(Data to process Opens)

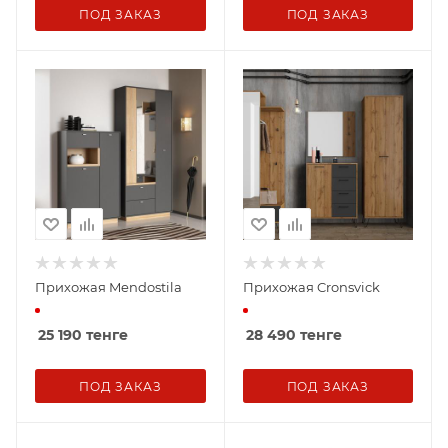
ПОД ЗАКАЗ
ПОД ЗАКАЗ
Прихожая Mendostila
Прихожая Cronsvick
25 190
тенге
28 490
тенге
ПОД ЗАКАЗ
ПОД ЗАКАЗ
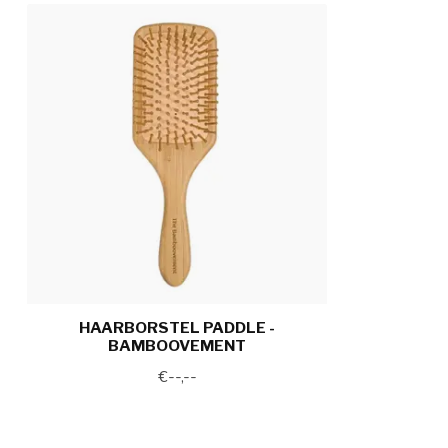
HAARBORSTEL PADDLE -
BAMBOOVEMENT
€--,--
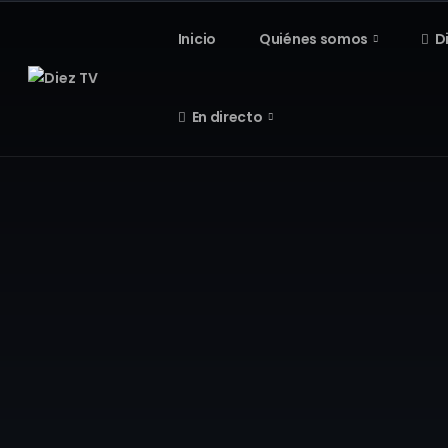
Inicio
Quiénes somos
D
En directo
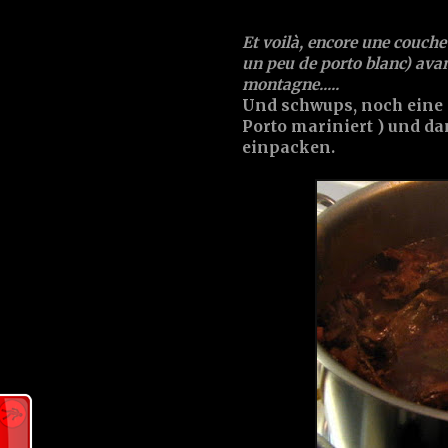
Et voilà, encore une couche
un peu de porto blanc) avan
montagne.....
Und schwups, noch eine 
Porto mariniert ) und d
einpacken.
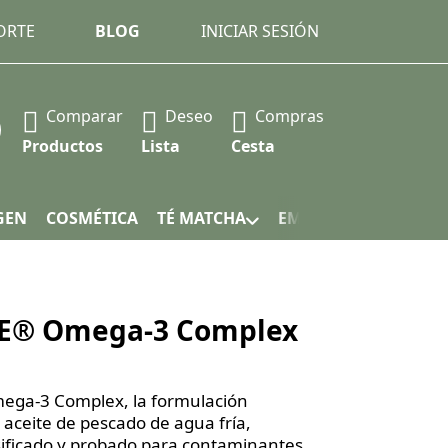
ORTE
BLOG
INICIAR SESIÓN
Comparar
Deseo
Compras
 Press the Enter key to view all the results.
Productos
Lista
Cesta
GEN
COSMÉTICA
TÉ MATCHA
EMBALAJE
E® Omega-3 Complex
ga-3 Complex, la formulación
 aceite de pescado de agua fría,
ificado y probado para contaminantes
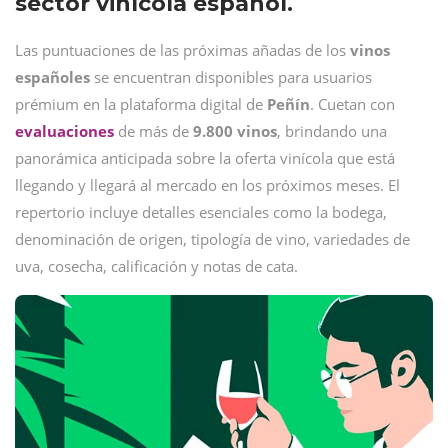
sector vinícola español.
Las puntuaciones de las próximas añadas de los
vinos
españoles
se encuentran disponibles para usuarios
prémium en la plataforma digital de
Peñín
. Cuetan con
evaluaciones
de más de
9.800 vinos
, brindando una
panorámica anticipada sobre la oferta vinícola que está
llegando y llegará al mercado en los próximos meses. El
repertorio incluye detalles esenciales como la bodega,
denominación de origen, tipología de vino, variedades de
uva, cosecha, calificación y notas de cata.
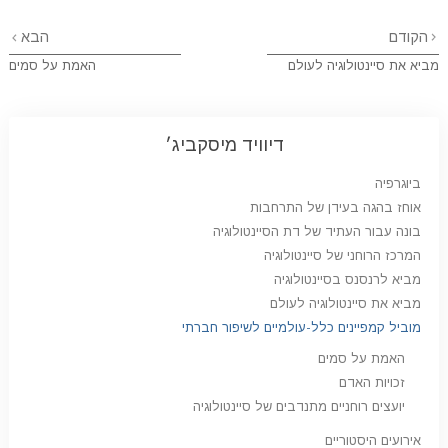
הקודם
הבא
מביא את סיינטולוגיה לעולם
האמת על סמים
דיוויד מיסקביג׳
ביוגרפיה
אוחז בהגה בעידן של התרחבות
בונה עבור העתיד של דת הסיינטולוגיה
המרכז הרוחני של סיינטולוגיה
מביא לרנסנס בסיינטולוגיה
מביא את סיינטולוגיה לעולם
מוביל קמפיינים כלל-עולמיים לשיפור חברתי
האמת על סמים
זכויות האדם
יועצים רוחניים מתנדבים של סיינטולוגיה
אירועים היסטוריים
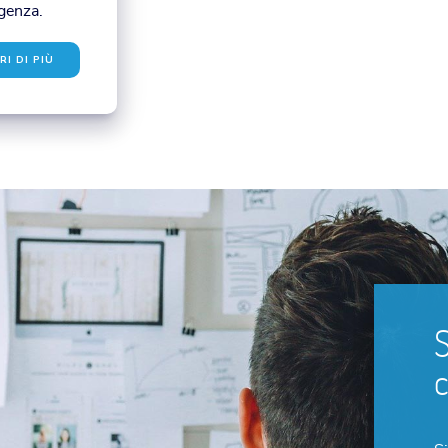
genza.
RI DI PIÙ
S
c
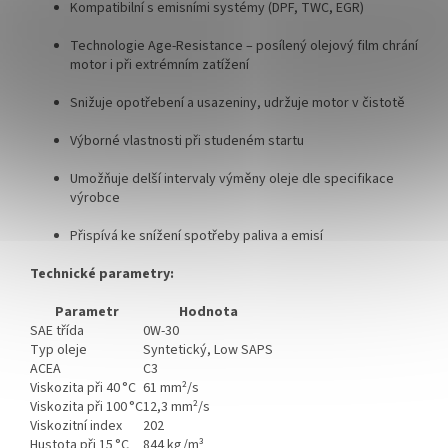
Kompatibilní s emisními systémy (DPF, TWC, EGR)
Technologie Age-Resistance – posílený olejový film chrání
motor i při extrémním zatížení
Snižuje opotřebení a usazeniny, udržuje motor v čistotě
Výborné vlastnosti při studeném startu
Umožňuje delší intervaly výměny oleje dle specifikace
výrobce
Přispívá ke snížení spotřeby paliva a emisí
Technické parametry:
Parametr
Hodnota
SAE třída
0W-30
Typ oleje
Syntetický, Low SAPS
ACEA
C3
Viskozita při 40 °C
61 mm²/s
Viskozita při 100 °C
12,3 mm²/s
Viskozitní index
202
Hustota při 15 °C
844 kg/m³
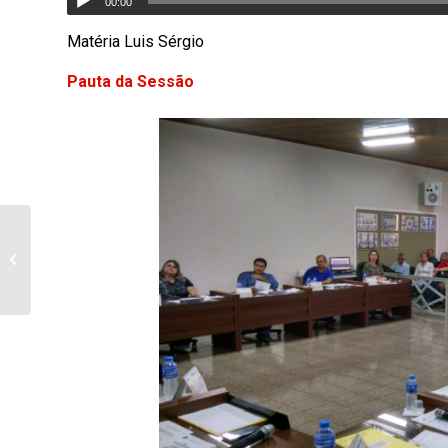
00:00
Matéria Luis Sérgio
Pauta da Sessão
Licitadas mais 1.000
luminárias de LED, para
melhoria da iluminação
das ruas...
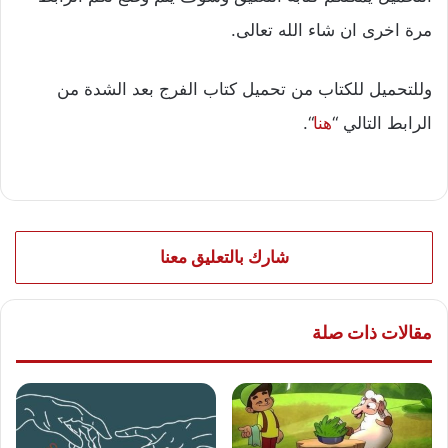
مرة اخرى ان شاء الله تعالى.
وللتحميل للكتاب من تحميل كتاب الفرج بعد الشدة من
الرابط التالي “
هنا
“.
شارك بالتعليق معنا
مقالات ذات صلة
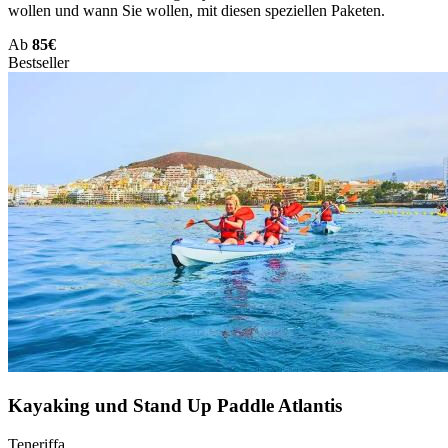
wollen und wann Sie wollen, mit diesen speziellen Paketen.
Ab
85€
Bestseller
Kayaking und Stand Up Paddle Atlantis
Teneriffa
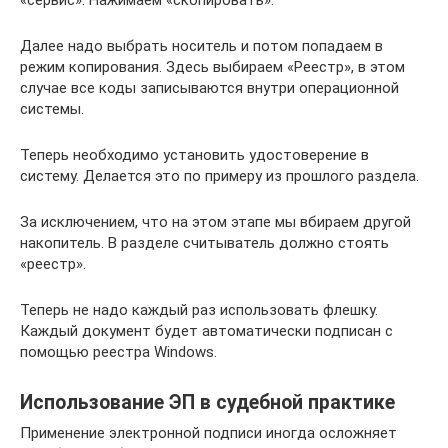
Далее надо выбрать носитель и потом попадаем в
режим копирования. Здесь выбираем «Реестр», в этом
случае все коды записываются внутри операционной
системы.
Теперь необходимо установить удостоверение в
систему. Делается это по примеру из прошлого раздела.
За исключением, что на этом этапе мы вбираем другой
накопитель. В разделе считыватель должно стоять
«реестр».
Теперь не надо каждый раз использовать флешку.
Каждый документ будет автоматически подписан с
помощью реестра Windows.
Использование ЭП в судебной практике
Применение электронной подписи иногда осложняет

(Data to process Closes)

**Exercise brief**:
With the pictures omitted, repeat the full set of records above exactly.

**Written response**:
ПОД ЗАКАЗ
ПОД ЗАКАЗ
Прихожая Mendostila
Прихожая Cronsvick
25 190
тенге
28 490
тенге
ПОД ЗАКАЗ
ПОД ЗАКАЗ
HAARBORSTEL PADDLE -
BAMBOOVEMENT
€--,--
Inicio
Quiénes somos
D
En directo
Et voilà, encore une couche
un peu de porto blanc) avan
montagne.....
Und schwups, noch eine 
Porto mariniert ) und d
einpacken.
ORTE
BLOG
INICIAR SESIÓN
Comparar
Deseo
Compras
 Press the Enter key to view all the results.
Productos
Lista
Cesta
GEN
COSMÉTICA
TÉ MATCHA
EMBALAJE
E® Omega-3 Complex
ga-3 Complex, la formulación
 aceite de pescado de agua fría,
ificado y probado para contaminantes
sector vinícola español.
Las puntuaciones de las próximas añadas de los
vinos
españoles
se encuentran disponibles para usuarios
prémium en la plataforma digital de
Peñín
. Cuetan con
evaluaciones
de más de
9.800 vinos
, brindando una
panorámica anticipada sobre la oferta vinícola que está
llegando y llegará al mercado en los próximos meses. El
repertorio incluye detalles esenciales como la bodega,
denominación de origen, tipología de vino, variedades de
uva, cosecha, calificación y notas de cata.
הקודם
הבא
מביא את סיינטולוגיה לעולם
האמת על סמים
דיוויד מיסקביג׳
ביוגרפיה
אוחז בהגה בעידן של התרחבות
בונה עבור העתיד של דת הסיינטולוגיה
המרכז הרוחני של סיינטולוגיה
מביא לרנסנס בסיינטולוגיה
מביא את סיינטולוגיה לעולם
מוביל קמפיינים כלל-עולמיים לשיפור חברתי
האמת על סמים
זכויות האדם
יועצים רוחניים מתנדבים של סיינטולוגיה
אירועים היסטוריים
genza.
RI DI PIÙ
S
c
Kompatibilní s emisními systémy (DPF, TWC, EGR)
Technologie Age-Resistance – posílený olejový film chrání
motor i při extrémním zatížení
Snižuje opotřebení a usazeniny, udržuje motor v čistotě
Výborné vlastnosti při studeném startu
Umožňuje delší intervaly výměny oleje dle specifikace
výrobce
Přispívá ke snížení spotřeby paliva a emisí
Technické parametry:
Parametr
Hodnota
SAE třída
0W-30
Typ oleje
Syntetický, Low SAPS
ACEA
C3
Viskozita při 40 °C
61 mm²/s
Viskozita při 100 °C
12,3 mm²/s
Viskozitní index
202
Hustota při 15 °C
844 kg/m³
00:00
Matéria Luis Sérgio
Pauta da Sessão
Licitadas mais 1.000
luminárias de LED, para
melhoria da iluminação
das ruas...
مرة اخرى ان شاء الله تعالى.
وللتحميل للكتاب من تحميل كتاب الفرج بعد الشدة من
الرابط التالي “
هنا
“.
شارك بالتعليق معنا
مقالات ذات صلة
wollen und wann Sie wollen, mit diesen speziellen Paketen.
Ab
85€
Bestseller
Kayaking und Stand Up Paddle Atlantis
Teneriffa
Далее надо выбрать носитель и потом попадаем в
режим копирования. Здесь выбираем «Реестр», в этом
случае все коды записываются внутри операционной
системы.
Теперь необходимо установить удостоверение в
систему. Делается это по примеру из прошлого раздела.
За исключением, что на этом этапе мы вбираем другой
накопитель. В разделе считыватель должно стоять
«реестр».
Теперь не надо каждый раз использовать флешку.
Каждый документ будет автоматически подписан с
помощью реестра Windows.
Использование ЭП в судебной практике
Применение электронной подписи иногда осложняет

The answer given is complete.